I think the reason this distinction captures my imagination is that it represents for me two different ways of being in the world. The first way is the way of thinking that I must find some precious gem and separate it from the stuff of everyday thought and experience. Whether that precious gem is beauty or truth, or hope...whatever it is, it always comes with the fear that one will never attain it or achieve it if one does the wrong things. What invariably ends up happening is that a person becomes tight inside, as though their life depends on the attainment of an almost impossible goal. According to this view, my happiness depends on the attainment of something that is always far away and better, even though I may not even know what this is. Incidentally, this is also the view that some practitioners have toward the process of enlightenment. I sometimes get this sense that I need to be getting somewhere by a certain time. But do I really understand where I am supposed to be?

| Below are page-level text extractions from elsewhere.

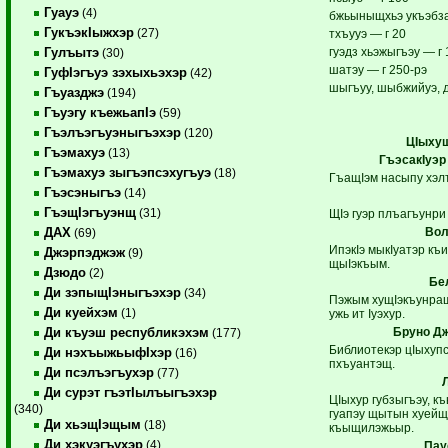
Гуауэ
(4)
бжьыныщхьэ укъэбза
ГукъэкIыжхэр
(27)
тхъууэ — г 20
гуэдз хьэжыгъэу — г 
Гулъытэ
(30)
шатэу — г 250-рэ
ГуфIэгъуэ зэхыхьэхэр
(42)
шыгъуу, шыбжийуэ, 
Гъуазджэ
(194)
Гъуэгу къежьапIэ
(59)
Гъэлъэгъуэныгъэхэр
(120)
ЦIыхуш
Гъэмахуэ
(13)
ГъэсакIуэ
Гъэмахуэ зыгъэпсэхугъуэ
(18)
ГъащIэм насыпу хэлъ
Гъэсэныгъэ
(14)
ГъэщIэгъуэнщ
(31)
ЩIэ гуэр плъагъунри
Вол
ДАХ
(69)
ИпэкIэ мыкIуатэр къи
Джэрпэджэж
(9)
щыIэкъым.
Дзюдо
(2)
Бе
Ди зэпыщIэныгъэхэр
(34)
Пэжым хущIэкъунращ
Ди куейхэм
(1)
ужь ит Iуэхур.
Бруно Д
Ди къуэш республикэхэм
(177)
Библиотекэр цIыхуп
Ди нэхъыжьыфIхэр
(16)
пхъуантэщ.
Ди псэлъэгъухэр
(77)
Ди сурэт гъэтIылъыгъэхэр
ЦIыхур губзыгъэу, къ
(340)
гуапэу щытын хуейщ.
Ди хьэщIэщым
(18)
къыщилэжьыр.
Ди хэкуэгъухэр
(4)
Пау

Another way of looking at things might be to trust that certain experiences are present and have their own unique value in a total life. Rather than second guessing the value of things or sacrificing their value for some faraway goal or place, an alternate way would be to value everything equally, as equal parts of mind. This is a kind of choice to see things as natural gifts and then try to figure out how to connect to those gifts. Rather than thinking there is 'only one' thing to strive for, perhaps there is a way of seeing the value and the lesson of this present moment, and to be confident in its gift and value.